Typical is a farmer named Lakshmi Narayan, who grows groundnut, wheat, and mustard on seven acres of land—but is now able to farm only less than an acre. “Coca-Cola,” he answers simply when asked why he thinks the water level has gone down. “Other factories do use water, but it’s far less than Coke.” As a crowd gathers around him, several other farmers all agree that Coca-Cola is to blame for their distress. Asked how many of them have taken part in protests against the company, every one of them raises a hand.
The extent to which the company is downplaying opposition becomes even clearer after driving a few miles out of town to the home of Rameshwar Prasad Kuri, a prosperous farmer everyone calls by the honorific “Kuriji.” Today happens to be the day before the wedding of one of his sons, and his well-kept house is full of men and small children running underfoot. Kuriji’s family has owned this farm for five generations; when he was a young man, however, he left to enter the civil service, eventually becoming assistant director of the state agricultural department.

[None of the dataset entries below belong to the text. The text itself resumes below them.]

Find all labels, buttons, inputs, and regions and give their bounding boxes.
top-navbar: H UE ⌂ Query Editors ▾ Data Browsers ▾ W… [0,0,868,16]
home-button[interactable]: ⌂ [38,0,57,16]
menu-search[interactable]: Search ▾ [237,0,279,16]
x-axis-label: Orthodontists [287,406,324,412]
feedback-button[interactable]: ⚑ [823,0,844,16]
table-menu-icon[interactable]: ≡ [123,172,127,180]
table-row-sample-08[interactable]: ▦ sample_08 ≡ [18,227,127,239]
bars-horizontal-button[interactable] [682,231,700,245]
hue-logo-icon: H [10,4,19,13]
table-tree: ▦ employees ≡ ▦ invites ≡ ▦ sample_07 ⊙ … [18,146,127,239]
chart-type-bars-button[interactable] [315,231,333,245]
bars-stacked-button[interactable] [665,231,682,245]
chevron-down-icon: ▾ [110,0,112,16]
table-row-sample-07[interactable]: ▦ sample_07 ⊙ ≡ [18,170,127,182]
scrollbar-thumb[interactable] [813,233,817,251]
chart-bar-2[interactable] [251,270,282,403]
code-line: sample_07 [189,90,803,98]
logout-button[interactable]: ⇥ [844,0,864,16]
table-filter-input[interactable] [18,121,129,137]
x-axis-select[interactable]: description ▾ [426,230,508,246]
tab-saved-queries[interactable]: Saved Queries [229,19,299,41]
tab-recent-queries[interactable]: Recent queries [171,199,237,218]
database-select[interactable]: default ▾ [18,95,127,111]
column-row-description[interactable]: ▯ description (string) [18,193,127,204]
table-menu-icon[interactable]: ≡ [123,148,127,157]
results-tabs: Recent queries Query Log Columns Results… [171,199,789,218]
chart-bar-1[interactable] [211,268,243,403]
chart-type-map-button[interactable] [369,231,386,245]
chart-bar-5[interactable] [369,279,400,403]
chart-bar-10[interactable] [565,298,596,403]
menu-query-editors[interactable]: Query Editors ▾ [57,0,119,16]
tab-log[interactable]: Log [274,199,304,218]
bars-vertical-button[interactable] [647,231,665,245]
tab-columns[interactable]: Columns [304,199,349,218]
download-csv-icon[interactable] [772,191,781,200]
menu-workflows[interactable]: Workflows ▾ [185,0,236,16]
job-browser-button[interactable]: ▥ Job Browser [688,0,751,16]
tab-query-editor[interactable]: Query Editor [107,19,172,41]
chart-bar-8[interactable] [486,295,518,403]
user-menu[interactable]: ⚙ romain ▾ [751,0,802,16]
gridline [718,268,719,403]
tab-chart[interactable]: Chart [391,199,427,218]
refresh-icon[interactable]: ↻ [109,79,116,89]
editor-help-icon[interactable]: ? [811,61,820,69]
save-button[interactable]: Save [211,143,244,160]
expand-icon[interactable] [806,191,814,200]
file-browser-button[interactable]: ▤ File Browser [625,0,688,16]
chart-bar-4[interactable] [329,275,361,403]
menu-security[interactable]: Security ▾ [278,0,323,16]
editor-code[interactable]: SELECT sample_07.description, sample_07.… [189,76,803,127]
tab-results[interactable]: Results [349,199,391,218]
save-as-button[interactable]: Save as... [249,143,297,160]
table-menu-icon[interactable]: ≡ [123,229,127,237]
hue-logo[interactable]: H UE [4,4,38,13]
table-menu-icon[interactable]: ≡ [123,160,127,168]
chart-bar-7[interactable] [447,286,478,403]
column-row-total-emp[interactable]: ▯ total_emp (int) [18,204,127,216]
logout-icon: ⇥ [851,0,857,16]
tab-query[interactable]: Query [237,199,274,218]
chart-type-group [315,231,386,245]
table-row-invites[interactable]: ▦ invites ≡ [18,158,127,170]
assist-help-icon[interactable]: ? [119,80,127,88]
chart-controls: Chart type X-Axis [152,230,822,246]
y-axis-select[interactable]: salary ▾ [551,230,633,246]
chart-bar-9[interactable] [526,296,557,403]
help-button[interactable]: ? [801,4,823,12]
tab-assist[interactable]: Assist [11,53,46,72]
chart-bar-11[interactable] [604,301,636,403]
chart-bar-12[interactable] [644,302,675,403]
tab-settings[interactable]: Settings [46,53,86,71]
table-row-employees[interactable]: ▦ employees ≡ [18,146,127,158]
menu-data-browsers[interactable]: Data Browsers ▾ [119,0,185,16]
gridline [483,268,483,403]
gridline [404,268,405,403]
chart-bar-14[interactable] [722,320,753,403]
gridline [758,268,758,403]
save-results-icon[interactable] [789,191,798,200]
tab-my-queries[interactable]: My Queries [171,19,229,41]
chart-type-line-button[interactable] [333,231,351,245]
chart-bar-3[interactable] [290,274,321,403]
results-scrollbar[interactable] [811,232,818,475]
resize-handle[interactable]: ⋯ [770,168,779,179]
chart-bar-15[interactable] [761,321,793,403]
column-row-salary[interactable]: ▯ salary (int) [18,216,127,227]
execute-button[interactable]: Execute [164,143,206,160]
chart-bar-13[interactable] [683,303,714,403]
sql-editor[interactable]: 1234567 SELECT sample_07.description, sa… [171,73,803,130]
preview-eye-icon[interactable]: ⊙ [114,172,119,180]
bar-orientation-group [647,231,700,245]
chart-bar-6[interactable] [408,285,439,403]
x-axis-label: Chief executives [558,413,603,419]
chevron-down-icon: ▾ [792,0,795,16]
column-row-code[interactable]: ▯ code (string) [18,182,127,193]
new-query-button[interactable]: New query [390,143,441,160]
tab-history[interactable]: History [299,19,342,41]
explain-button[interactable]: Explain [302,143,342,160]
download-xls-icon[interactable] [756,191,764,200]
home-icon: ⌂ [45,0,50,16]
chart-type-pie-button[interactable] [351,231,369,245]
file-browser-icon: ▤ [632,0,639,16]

With a civil servant’s meticulous love for detail, he has kept track of the water level in his well, which he says was twenty-five to thirty feet below the surface when he retired in 2002. After Coke opened its bottling plant three kilometers away, however, he says the water level has gone down eight to ten feet a year. As in the other villages, Kuriji’s open well is dry, and he has had to buy a more powerful motor to get any water out of his bore well. As a result, he is able to irrigate only half of his seventeen acres. The loss of income has forced his family to take their children out of private school and put off buying a car to make the seven-kilometer trip to market. “The only positive effect is that I don’t smoke anymore,” he laughs. “I don’t even drink tea because we can’t afford it.”
Kuriji’s face is a relief map as expressive as any desert landscape, set with small watchful eyes. He sits cross-legged on a cot wearing a white kurta and gray slacks, periodically letting forth unself-conscious burps that perfume the air slightly with curry. One of the first farmers in the area to organize against the company, Kuriji took the lead from the successful protests in Kerala and Mehdiganj, and he helped organize protests here in 2004, leading marches and rallies around the plant. “Coca-Cola is snatching away our livelihoods,” he says, shaking his head. “We invite Coca-Cola as a guest, and they pick our pockets.”